The Albemarle Board of Supervisors is pursuing a rezoning to encourage beekeeping by county residents living within the urban ring.
“I raised this issue in the fall when one of our beekeepers in Earlysville … was visited by the zoning inspector and his bees were found to be not in compliance with the zoning for the neighborhood district,” said Supervisor Ann H. Mallek.
“This raised the issue of how beekeeping fits into the overall agriculture scheme of things,” she said.
In March, supervisors adopted a resolution of intent to consider amending the county’s zoning ordinance to stop classifying bees as livestock.
“Bees are also wild critters,” said Karen Hall, outreach coordinator for the Central Virginia Beekeepers Association. “As such, it’s pretty hard to establish set rules. So, it becomes important to deal with each case [of bee laws] on a case-by-case basis. What affects the bees and what affects the people around them is probably best determined by the people around them.”
The resolution is also a part of an ongoing discussion about how the county’s zoning ordinances could be changed to allow more agriculture in development areas.
“We are exploring the possibility of permitting beekeeping as a by-right use in the county’s residential zoning district with supplementary regulations,” Mallek said.
Mallek argued that because bees do not require feed storage or produce manure, they should be considered separately from traditional livestock such as goats, pigs and chickens.
If bees are separated from other livestock under a zoning ordinance, their impact and benefit on developed areas can be considered alone. Mallek said she hopes this will expedite the process of allowing bees to be kept in the county’s urban ring in order to bolster dwindling populations.
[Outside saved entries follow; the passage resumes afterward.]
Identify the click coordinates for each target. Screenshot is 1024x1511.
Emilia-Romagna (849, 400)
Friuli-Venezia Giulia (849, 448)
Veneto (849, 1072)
“Bees are absolutely essential to the growth of plants of all sorts but especially for food and fruit production in our area,” Mallek said. “[Bees] have been under assault from the chemicals that have been spread all over the country, and their populations are falling significantly.”
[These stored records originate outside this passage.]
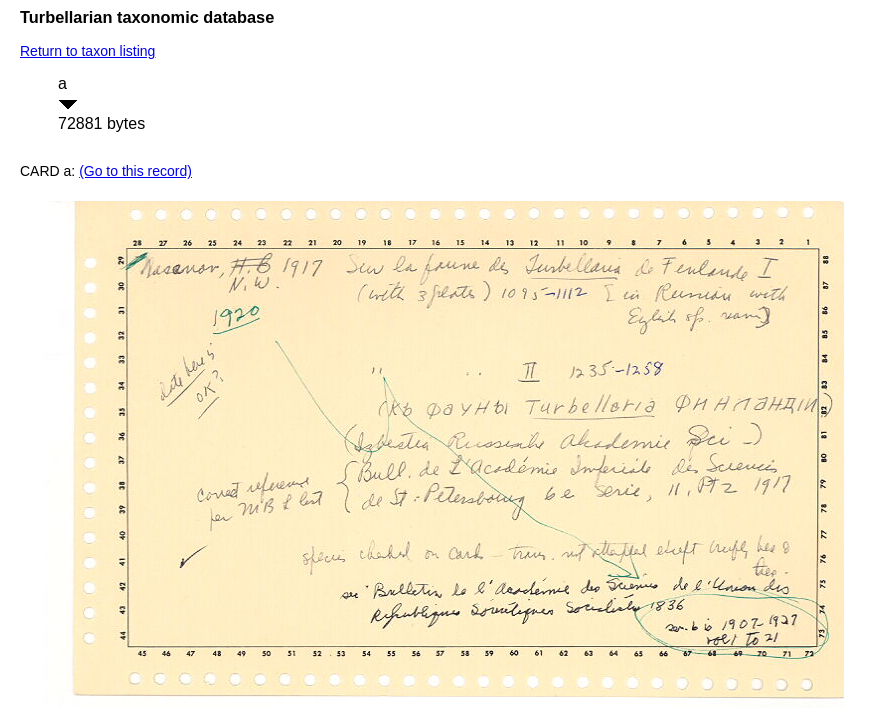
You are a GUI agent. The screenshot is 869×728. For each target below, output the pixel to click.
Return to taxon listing (87, 51)
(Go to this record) (135, 171)
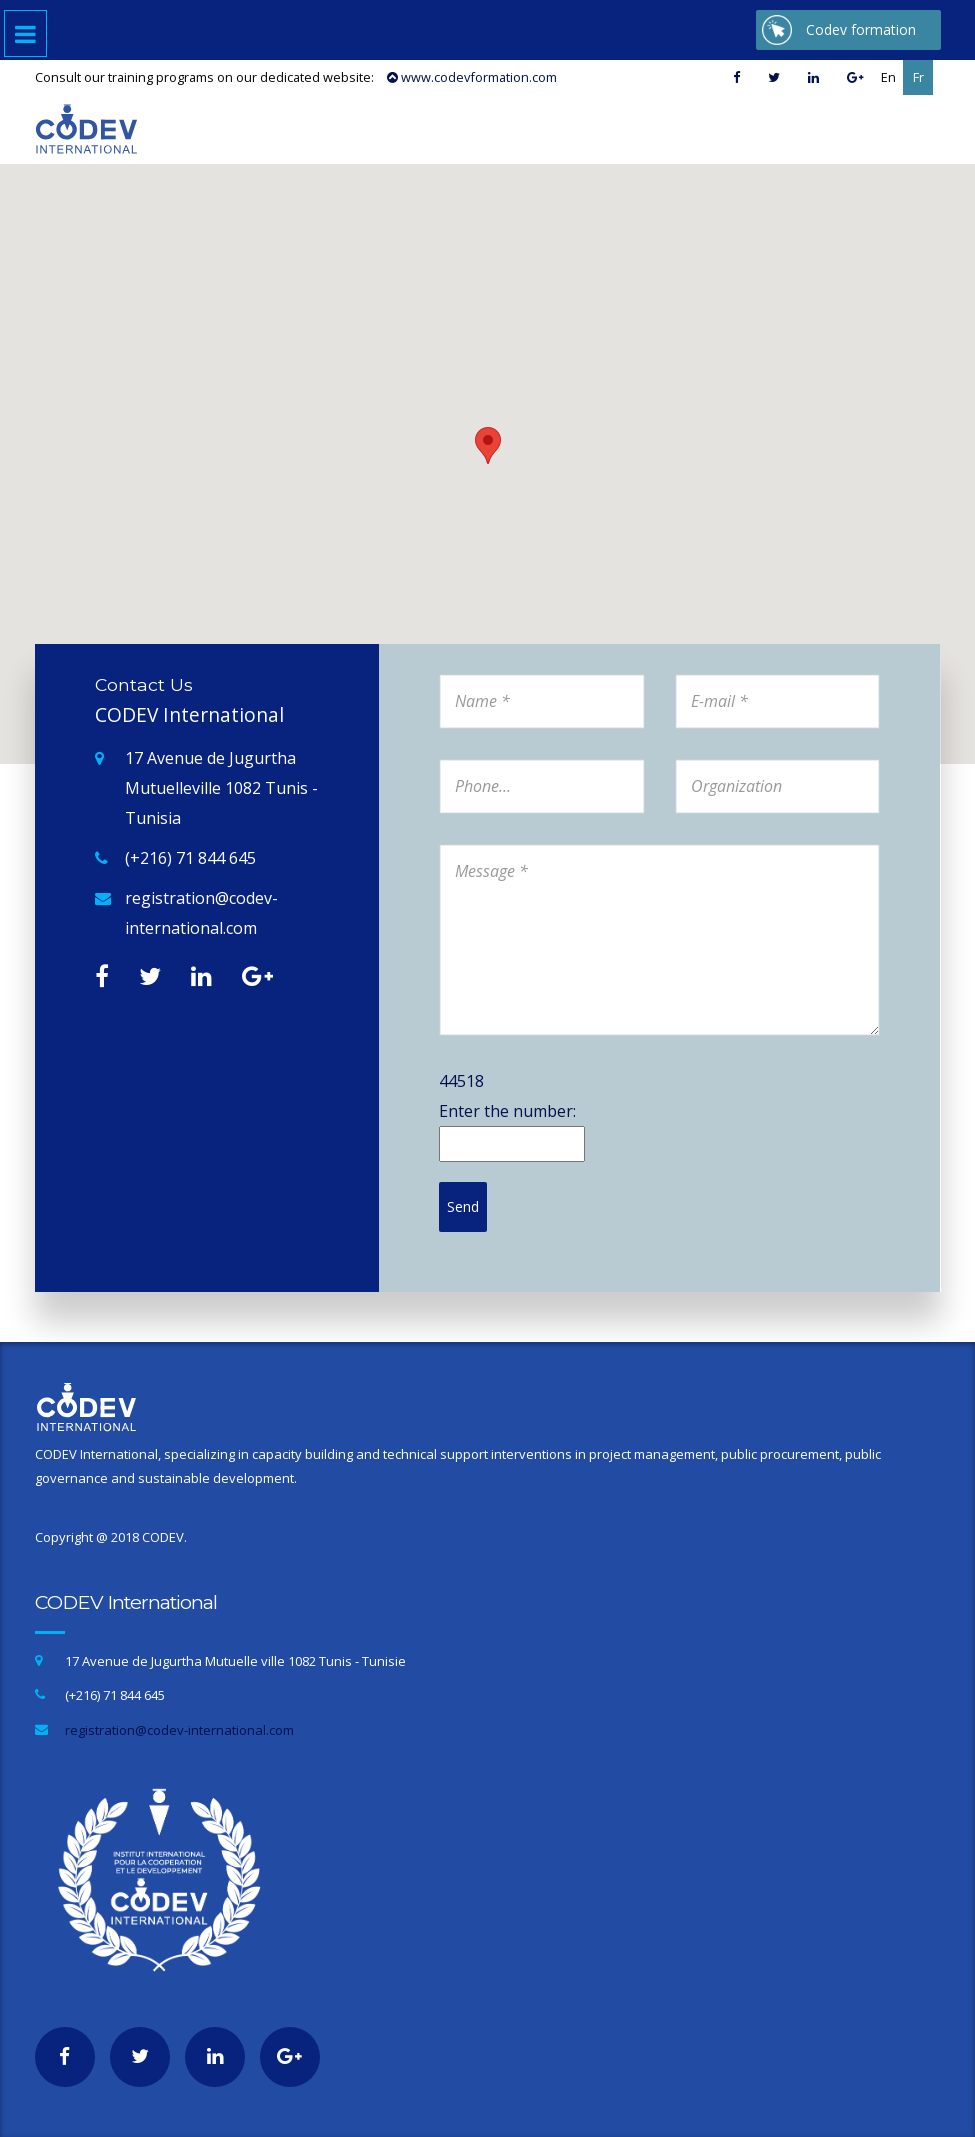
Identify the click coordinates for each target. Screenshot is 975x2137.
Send (463, 1206)
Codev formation (861, 29)
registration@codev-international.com (201, 913)
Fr (918, 77)
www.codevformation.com (472, 77)
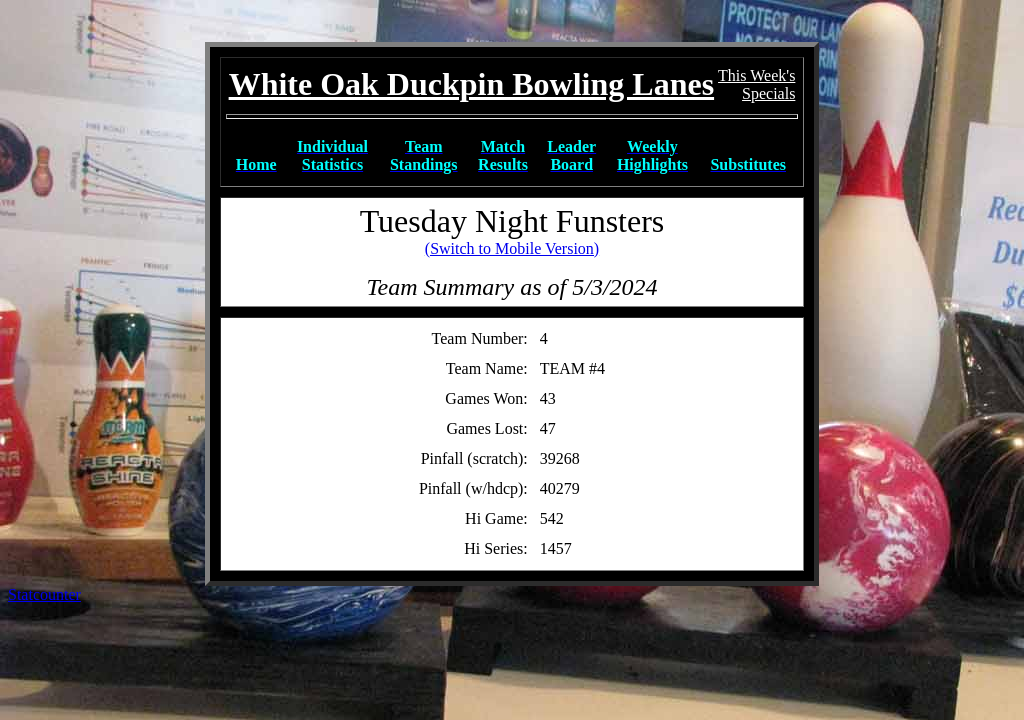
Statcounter (44, 594)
Mallek said small-operation beekeepers can contribute to reversing what is referred to as colony collapse disorder. Pesticides, parasites and numerous other causes have been studied as contributing factors to declining bee populations nationwide.
Concentrated clusters of small hives also help keep bees away from chemical pollutants, Mallek said.
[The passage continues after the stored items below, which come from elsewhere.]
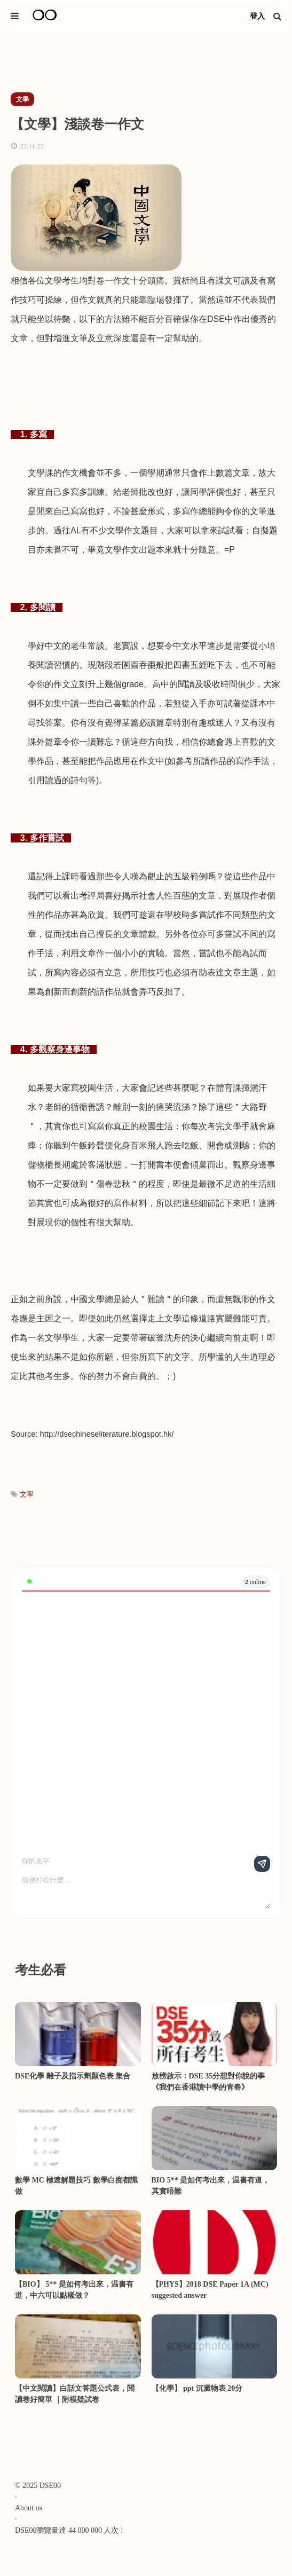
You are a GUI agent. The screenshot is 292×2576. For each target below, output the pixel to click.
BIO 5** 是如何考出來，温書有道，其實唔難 (211, 2185)
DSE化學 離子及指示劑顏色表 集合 (72, 2076)
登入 (257, 16)
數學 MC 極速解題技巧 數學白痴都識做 (76, 2185)
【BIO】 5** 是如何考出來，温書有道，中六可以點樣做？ (74, 2289)
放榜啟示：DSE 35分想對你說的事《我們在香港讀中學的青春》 (208, 2081)
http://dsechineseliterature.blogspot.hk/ (107, 1434)
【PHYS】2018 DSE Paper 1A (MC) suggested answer (210, 2289)
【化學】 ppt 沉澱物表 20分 (197, 2388)
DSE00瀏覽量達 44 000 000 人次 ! (69, 2530)
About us (28, 2508)
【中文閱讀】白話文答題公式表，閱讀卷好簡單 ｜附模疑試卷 (75, 2394)
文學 (27, 1494)
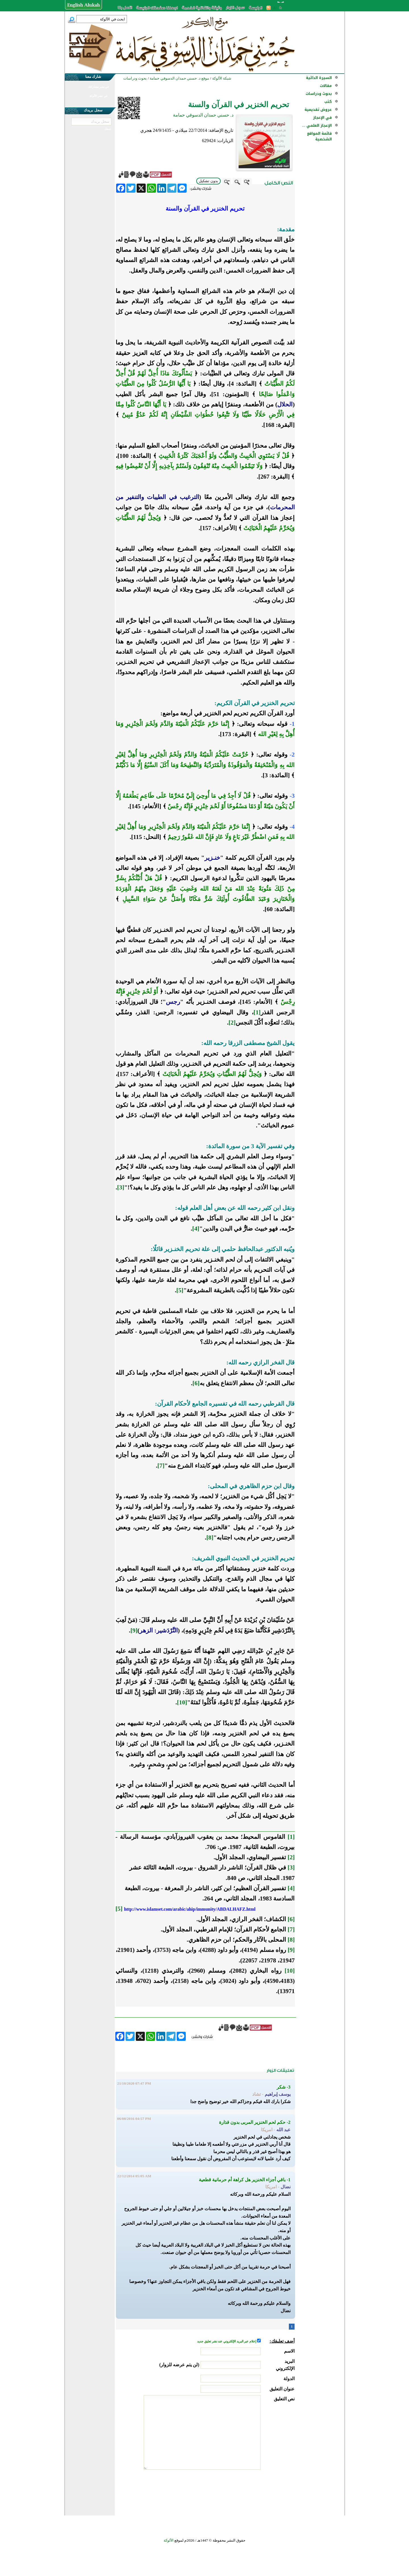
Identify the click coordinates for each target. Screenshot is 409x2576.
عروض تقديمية (318, 109)
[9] (133, 1630)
Hall said hives achieve higher survival rates when the bees travel shorter distances to find food.
“Beekeeping is very localized,” she said. “Bees fly two to three miles for foraging.”
Hall said it is difficult to establish firm restrictions around beekeeping because their presence is hard to detect. “Typically, most rules that govern beekeeping are primarily nuisance ordinances,” she said.
Mallek said she hopes a change in Albemarle zoning ordinances will allow anyone who might be interested in keeping bees to do so, regardless of their address.
If county zoning ordinances are changed to allow bees to be kept in developed areas, keepers will be required to maintain design standards that conform to the needs of other urban residents.
Mallek said such regulations would include standards for distance between hives and property lines, as well as a requirement for hives to be enclosed by fences, which encourage the bees to fly upward rather than into a neighbor’s yard.
“As long as you have 20 or 30 feet of clearance from a hive, I can’t imagine it would be much of a problem,” said Christian Gromoll, a math professor at the University of Virginia.
Gromoll has been keeping bees in the Albemarle County rural area for almost nine years.
“Bees are of course very important for agriculture and lots of people are concerned that there aren’t nearly as many beekeepers as there used to be,” he said.
The resolution of intent is the first step in the process. The county Planning Commission and the Board of Supervisors each will hold public hearings on the matter.
“There’s a lot of information about bee management that others have done that [Albemarle County] is able to benefit from,” Mallek said.
Currently, the city of Charlottesville has no zoning regulations preventing residents from keeping bees.
Laura Covert, with the Urban Agriculture Collective of Charlottesville, spent a number of years keeping bees in the city. She no longer keeps bees due to weather and bee health challenges, but said she never ran into any zoning troubles with beekeeping.
Covert noted that in 2010 the city approved an amendment to an ordinance that would allow miniature goats to be considered separately from other livestock in the city.
“If you look at the city ordinance, there is a separate ordinance that addresses specifically goats,” she said.
Miniature goats can now be kept legally within Charlottesville city limits.
Mallek said she hopes that separating bees from other livestock under Albemarle code would have a similar effect.
If the code is not amended, bees will have to wait until chickens, pigs, goats and other livestock are approved within urban areas.
“I did not want the bees to have to wait for … the more challenging work on goats, pigs and chickens,” Mallek said.